Burton then gave an overview on how the DNR can work with the City of Marinette’s water treatment program to monitor the situation. 

“Because it’s not a federally-regulated contaminant, and because we do have sample results here from November of last year that were minuscule amounts, very low results, we don’t really have the authority to require more sampling,” he said. “That being said, if the city were to choose to do some investigative sampling, and wanted to work with us on what that might look like, we’d be willing to engage with the city to talk about what you really want to learn from that sampling, and then maybe go about taking those samples.” 

Marinette’s Water & Wastewater Operations Manager Warren Howard said he planned to speak to the Water & Wastewater Commission this month to recommend proposed monthly sampling of city water from three points of the water processing system to keep an eye on PFAS levels. 

“At face value, that sounds very reasonable,” Burton said. 

Stocks addressed the hold the DNR had placed on the city’s water treatment bio-solids, commonly known as sludge, and said the state was taking the “cautious approach” toward the PFAS contamination in the extracted solids, as they are typically spread on crop fields as fertilizer. 

Ward 4 Alderman Brian Walters asked what sort of effects PFAS could have on wildlife that consume contaminated surface water. Ales said there was “not a lot of data” on the topic, though PFAS are known to “bio-accumulate” within animals’ systems, which has been studied more in fish than other wildlife. He added that the DNR is working with sites around the U.S. and the world to study impacted environments and wildlife to work on a remedy for contamination. 

Ward 3 Alderman John Marx said he was concerned about local deer culls and hunts, which put venison on the shelves of local food pantries. 

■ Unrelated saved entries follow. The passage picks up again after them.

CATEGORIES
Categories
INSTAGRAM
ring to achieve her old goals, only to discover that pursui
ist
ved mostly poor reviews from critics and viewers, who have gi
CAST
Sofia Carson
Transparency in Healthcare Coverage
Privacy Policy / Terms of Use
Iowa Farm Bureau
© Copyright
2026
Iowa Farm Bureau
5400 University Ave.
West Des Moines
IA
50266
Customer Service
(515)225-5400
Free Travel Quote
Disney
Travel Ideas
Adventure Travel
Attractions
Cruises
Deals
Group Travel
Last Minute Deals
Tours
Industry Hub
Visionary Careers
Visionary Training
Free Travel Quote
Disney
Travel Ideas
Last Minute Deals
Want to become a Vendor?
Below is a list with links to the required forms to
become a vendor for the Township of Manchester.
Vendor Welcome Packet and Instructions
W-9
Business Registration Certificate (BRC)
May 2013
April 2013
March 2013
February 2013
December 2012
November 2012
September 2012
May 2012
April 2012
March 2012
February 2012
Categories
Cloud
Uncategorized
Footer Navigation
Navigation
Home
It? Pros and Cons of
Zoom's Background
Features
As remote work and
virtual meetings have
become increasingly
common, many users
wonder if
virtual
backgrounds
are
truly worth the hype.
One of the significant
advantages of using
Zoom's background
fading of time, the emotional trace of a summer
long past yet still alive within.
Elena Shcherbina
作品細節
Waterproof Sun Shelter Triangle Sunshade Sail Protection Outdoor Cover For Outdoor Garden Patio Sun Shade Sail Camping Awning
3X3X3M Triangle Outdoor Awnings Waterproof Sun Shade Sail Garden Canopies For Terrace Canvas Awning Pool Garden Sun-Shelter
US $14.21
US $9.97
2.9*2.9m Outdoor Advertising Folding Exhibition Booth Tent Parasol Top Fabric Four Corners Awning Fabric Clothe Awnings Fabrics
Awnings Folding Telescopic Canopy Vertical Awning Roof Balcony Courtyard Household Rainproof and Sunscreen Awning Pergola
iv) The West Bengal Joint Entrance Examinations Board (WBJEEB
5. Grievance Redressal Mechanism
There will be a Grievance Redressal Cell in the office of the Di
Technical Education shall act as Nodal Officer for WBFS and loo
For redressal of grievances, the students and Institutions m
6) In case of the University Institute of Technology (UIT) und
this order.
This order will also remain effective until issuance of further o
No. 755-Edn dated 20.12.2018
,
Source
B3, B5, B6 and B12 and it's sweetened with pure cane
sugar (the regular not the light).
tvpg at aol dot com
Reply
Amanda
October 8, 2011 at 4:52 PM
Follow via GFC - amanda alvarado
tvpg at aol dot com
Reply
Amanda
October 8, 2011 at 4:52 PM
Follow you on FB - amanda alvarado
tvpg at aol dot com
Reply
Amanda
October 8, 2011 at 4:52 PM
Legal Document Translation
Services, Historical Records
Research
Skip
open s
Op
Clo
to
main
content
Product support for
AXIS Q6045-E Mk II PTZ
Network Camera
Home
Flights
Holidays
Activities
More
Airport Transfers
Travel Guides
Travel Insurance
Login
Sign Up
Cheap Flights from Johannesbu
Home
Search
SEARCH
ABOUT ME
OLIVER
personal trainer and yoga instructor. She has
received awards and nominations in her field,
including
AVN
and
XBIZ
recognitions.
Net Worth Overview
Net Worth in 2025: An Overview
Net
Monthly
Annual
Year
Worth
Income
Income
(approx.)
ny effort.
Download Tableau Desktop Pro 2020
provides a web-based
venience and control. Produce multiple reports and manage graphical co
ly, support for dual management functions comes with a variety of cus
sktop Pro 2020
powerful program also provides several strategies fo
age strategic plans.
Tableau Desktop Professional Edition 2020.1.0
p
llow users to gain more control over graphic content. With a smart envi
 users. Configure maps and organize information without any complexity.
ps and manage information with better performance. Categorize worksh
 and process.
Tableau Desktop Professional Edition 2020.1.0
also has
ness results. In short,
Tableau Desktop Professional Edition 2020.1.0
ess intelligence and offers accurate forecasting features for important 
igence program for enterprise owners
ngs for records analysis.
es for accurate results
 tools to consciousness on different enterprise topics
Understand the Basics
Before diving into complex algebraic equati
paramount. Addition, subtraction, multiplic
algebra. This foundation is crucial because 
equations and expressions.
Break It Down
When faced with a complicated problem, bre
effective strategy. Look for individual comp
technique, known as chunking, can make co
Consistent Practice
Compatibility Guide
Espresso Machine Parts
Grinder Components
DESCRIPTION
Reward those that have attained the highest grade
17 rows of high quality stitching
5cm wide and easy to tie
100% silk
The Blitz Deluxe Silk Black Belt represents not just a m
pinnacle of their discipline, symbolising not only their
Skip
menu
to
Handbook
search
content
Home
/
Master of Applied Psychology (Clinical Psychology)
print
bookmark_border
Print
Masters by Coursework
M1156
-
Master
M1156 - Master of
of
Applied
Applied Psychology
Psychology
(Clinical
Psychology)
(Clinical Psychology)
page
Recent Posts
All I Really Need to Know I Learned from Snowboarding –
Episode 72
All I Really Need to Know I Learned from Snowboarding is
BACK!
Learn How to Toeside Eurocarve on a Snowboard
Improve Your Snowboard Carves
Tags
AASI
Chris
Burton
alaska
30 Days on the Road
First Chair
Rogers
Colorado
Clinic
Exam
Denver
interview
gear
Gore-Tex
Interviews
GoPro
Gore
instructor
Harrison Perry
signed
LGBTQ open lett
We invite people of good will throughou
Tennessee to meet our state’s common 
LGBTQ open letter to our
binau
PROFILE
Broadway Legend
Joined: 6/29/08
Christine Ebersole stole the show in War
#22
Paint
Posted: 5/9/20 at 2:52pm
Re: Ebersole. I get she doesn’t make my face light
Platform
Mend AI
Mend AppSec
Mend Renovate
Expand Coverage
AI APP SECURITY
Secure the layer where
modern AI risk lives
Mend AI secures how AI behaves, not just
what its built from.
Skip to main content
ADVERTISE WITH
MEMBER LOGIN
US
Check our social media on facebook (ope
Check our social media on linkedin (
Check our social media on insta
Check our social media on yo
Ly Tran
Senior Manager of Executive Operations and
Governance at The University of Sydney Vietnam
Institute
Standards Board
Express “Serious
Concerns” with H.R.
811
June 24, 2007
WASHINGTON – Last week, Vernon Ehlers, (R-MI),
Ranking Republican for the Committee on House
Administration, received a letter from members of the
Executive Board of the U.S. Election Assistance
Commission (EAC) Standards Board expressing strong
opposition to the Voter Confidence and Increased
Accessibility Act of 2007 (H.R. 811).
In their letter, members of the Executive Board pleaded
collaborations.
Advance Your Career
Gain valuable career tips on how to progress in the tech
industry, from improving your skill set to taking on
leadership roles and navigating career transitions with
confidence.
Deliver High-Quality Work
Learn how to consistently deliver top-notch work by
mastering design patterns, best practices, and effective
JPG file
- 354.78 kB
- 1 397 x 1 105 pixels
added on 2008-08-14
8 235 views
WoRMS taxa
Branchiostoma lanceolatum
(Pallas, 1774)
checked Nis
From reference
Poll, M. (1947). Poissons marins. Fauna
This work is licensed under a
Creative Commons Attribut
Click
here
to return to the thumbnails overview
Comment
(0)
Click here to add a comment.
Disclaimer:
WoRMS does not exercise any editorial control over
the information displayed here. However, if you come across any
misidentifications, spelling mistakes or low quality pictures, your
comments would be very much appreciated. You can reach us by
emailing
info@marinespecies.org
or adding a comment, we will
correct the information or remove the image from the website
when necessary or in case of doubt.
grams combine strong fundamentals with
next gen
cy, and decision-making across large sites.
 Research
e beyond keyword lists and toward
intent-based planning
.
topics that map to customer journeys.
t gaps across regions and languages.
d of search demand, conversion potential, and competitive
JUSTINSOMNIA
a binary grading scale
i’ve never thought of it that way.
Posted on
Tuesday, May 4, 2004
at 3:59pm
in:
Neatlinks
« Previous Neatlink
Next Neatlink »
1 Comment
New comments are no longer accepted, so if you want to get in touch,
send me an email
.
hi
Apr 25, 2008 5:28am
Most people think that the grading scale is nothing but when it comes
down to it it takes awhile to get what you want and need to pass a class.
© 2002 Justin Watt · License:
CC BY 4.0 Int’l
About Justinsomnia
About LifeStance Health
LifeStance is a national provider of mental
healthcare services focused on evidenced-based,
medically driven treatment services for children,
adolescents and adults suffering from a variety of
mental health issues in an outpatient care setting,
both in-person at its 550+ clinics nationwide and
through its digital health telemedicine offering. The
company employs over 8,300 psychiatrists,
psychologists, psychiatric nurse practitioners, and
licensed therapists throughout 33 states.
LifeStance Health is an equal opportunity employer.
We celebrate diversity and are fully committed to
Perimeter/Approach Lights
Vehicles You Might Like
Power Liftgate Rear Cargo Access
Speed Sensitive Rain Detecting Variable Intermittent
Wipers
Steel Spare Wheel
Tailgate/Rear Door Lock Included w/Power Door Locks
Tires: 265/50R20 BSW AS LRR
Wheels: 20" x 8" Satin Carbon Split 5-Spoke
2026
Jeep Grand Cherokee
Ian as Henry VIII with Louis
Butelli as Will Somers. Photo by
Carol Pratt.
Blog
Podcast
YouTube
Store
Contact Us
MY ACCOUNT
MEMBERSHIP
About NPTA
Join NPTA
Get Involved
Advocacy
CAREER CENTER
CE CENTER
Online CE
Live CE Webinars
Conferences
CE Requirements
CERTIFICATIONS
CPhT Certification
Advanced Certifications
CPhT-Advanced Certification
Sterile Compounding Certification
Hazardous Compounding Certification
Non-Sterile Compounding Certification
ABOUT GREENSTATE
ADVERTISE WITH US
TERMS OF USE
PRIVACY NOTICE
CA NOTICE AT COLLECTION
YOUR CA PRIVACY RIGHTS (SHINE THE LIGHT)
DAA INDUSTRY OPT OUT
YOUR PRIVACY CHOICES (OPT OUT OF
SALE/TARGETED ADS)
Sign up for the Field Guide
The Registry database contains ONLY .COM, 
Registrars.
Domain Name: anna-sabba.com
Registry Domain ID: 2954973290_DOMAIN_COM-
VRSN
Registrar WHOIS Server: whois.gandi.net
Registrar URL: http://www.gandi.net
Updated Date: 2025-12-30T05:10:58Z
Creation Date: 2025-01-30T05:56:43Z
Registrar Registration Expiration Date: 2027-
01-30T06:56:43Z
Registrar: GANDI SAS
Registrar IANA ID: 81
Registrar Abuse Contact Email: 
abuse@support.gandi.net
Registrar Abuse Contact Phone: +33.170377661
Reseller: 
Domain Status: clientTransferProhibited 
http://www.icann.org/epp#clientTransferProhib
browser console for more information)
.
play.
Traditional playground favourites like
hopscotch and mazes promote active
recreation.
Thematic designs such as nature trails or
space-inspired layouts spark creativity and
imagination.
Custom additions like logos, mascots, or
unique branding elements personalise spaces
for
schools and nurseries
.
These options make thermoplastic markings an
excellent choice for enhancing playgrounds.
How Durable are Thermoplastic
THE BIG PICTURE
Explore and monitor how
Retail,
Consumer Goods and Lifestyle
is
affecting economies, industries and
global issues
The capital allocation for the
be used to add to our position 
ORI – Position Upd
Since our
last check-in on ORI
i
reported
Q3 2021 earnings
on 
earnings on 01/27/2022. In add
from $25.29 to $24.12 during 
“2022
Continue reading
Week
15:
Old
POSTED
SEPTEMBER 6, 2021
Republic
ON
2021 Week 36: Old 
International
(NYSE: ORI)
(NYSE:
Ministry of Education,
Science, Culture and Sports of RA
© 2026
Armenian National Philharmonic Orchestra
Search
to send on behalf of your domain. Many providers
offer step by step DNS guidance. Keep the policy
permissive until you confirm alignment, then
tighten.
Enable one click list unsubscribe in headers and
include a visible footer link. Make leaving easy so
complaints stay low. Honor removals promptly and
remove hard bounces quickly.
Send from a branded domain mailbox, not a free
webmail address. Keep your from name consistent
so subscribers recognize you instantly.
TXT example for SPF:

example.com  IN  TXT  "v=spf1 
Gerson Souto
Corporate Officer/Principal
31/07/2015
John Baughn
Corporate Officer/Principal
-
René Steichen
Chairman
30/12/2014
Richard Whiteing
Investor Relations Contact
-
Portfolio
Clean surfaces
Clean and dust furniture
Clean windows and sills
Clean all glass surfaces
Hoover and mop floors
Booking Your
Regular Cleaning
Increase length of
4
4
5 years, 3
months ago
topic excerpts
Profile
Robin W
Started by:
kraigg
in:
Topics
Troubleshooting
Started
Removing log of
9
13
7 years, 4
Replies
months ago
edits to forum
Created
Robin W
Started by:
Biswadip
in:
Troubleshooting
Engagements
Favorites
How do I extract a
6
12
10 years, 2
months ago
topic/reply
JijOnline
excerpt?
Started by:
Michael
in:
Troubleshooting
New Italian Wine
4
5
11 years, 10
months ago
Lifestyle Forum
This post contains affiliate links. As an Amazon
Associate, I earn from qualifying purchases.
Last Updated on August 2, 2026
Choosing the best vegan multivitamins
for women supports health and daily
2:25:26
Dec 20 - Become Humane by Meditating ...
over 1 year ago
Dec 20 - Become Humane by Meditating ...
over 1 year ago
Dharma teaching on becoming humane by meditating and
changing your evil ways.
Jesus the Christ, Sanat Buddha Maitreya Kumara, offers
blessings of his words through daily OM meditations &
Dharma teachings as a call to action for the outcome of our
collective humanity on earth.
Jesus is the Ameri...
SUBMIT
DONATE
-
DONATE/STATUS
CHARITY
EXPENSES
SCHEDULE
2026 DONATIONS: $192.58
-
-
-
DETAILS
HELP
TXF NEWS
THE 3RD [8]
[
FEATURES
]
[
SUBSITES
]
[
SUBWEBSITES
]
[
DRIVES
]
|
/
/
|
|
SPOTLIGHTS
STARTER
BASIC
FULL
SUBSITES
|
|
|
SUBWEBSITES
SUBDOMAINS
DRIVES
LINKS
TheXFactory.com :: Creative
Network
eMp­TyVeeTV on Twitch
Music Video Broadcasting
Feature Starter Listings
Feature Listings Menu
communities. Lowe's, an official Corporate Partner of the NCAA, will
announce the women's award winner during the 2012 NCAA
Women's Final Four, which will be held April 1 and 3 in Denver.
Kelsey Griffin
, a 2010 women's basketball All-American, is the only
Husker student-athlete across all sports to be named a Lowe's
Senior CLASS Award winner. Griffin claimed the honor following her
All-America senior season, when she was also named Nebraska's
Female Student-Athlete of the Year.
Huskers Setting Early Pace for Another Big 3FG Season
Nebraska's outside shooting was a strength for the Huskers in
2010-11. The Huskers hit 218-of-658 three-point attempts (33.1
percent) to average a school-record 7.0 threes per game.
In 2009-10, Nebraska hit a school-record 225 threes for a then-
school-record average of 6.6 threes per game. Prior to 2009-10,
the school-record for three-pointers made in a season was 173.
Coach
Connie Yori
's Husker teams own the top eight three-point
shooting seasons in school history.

“Is this something we should discontinue?” he asked. Ales said he would take that question back to his department. 

Marx also asked how the area’s contamination compared to other sites of contamination around the country. Stocks said he was unable to give a firm answer, but he said he was aware of other contamination sites with much higher levels of PFAS contamination, citing one in lower Michigan. 

The council took no action on the topic. At the end of the meeting, Mayor Steve Genisot thanked the council members for their questions and said he would “certainly entertain” hosting another discussion with the DNR for further questions. 

In other business: 

¦ Genisot addressed a number of complaints the City of Marinette had received regarding the voting process on Tuesday, and thanked the City Clerk’s Office for the time and energy its staff and volunteers put into Election Day. 

“I cannot understate the amount of time and efforts that the clerk and her staff have put into this,” he said, referring to City Clerk Lana Bero. “We all know it was very challenging, one of the higher turnouts we’ve had in the city.” 

Genisot added that the city would take comments regarding how the voting process can be improved, and that the city looked forward to the Community REC Center’s opening to host future elections. He also encouraged city residents to vote early and skip the voting lines entirely.